**What the exercise asks**.
The required lines are those that contain "емкости"; pull them out of the data and copy them.

**Provided data**.
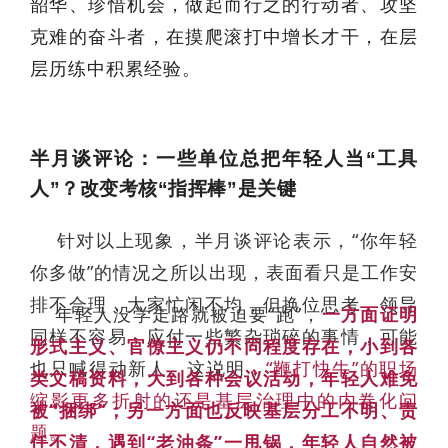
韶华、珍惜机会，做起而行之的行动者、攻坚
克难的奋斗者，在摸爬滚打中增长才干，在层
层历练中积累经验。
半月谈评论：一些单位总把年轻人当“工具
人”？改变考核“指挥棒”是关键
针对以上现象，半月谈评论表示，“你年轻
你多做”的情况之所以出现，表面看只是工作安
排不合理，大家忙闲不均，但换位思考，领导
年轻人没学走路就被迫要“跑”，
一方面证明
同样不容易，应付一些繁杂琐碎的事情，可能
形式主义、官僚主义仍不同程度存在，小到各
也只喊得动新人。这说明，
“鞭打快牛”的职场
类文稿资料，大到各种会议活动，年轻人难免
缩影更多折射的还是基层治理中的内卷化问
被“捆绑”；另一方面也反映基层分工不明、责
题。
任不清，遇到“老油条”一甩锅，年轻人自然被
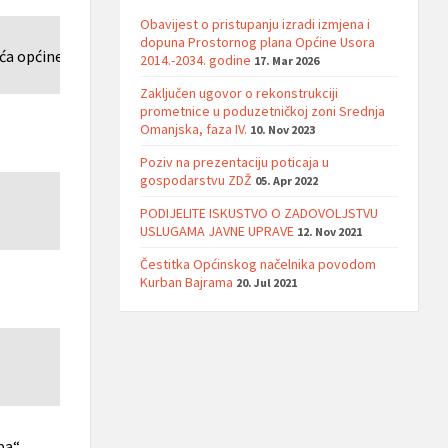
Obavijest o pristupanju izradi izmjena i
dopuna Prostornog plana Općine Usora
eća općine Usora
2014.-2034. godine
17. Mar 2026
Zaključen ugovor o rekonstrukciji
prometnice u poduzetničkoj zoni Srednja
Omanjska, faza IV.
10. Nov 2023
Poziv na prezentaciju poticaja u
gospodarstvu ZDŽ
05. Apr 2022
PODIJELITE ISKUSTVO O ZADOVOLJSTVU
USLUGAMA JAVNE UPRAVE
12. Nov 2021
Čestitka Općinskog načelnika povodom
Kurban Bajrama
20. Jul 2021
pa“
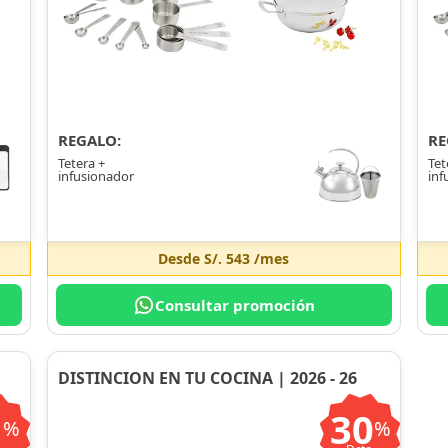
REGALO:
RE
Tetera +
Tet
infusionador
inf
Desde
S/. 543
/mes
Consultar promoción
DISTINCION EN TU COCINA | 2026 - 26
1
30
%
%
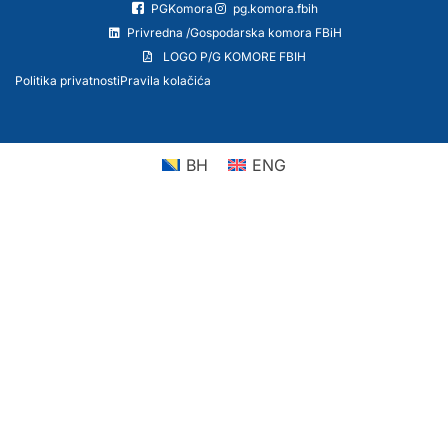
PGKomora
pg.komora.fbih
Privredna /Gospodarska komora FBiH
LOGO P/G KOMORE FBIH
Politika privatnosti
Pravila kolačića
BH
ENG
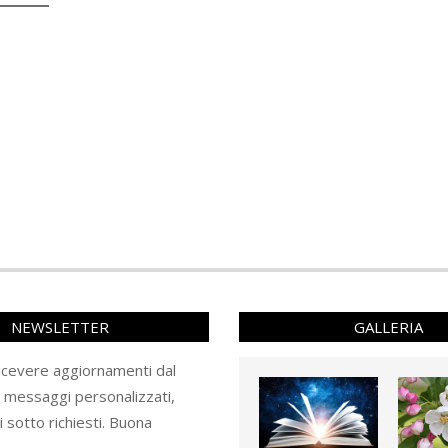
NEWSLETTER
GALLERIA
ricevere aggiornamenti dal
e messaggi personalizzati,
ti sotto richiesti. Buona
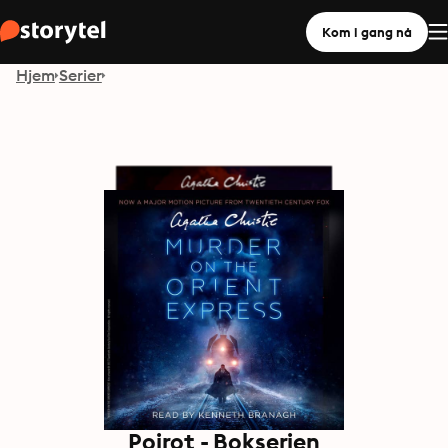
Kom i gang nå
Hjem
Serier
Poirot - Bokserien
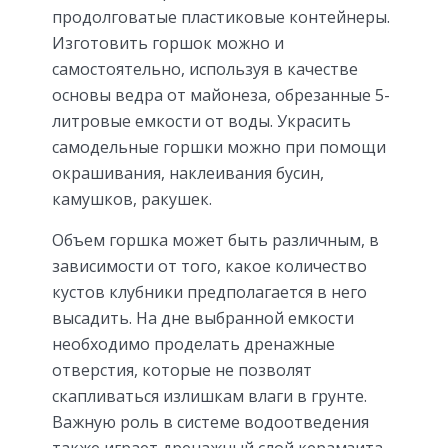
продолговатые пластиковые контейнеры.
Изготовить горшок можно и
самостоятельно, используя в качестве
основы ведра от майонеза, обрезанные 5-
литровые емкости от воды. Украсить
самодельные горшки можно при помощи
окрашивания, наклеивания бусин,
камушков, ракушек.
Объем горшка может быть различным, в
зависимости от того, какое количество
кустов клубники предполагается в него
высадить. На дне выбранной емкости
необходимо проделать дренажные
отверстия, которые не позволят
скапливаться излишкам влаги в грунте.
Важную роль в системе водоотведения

**Finished task**.
литровые емкости от воды. Украсить
высадить. На дне выбранной емкости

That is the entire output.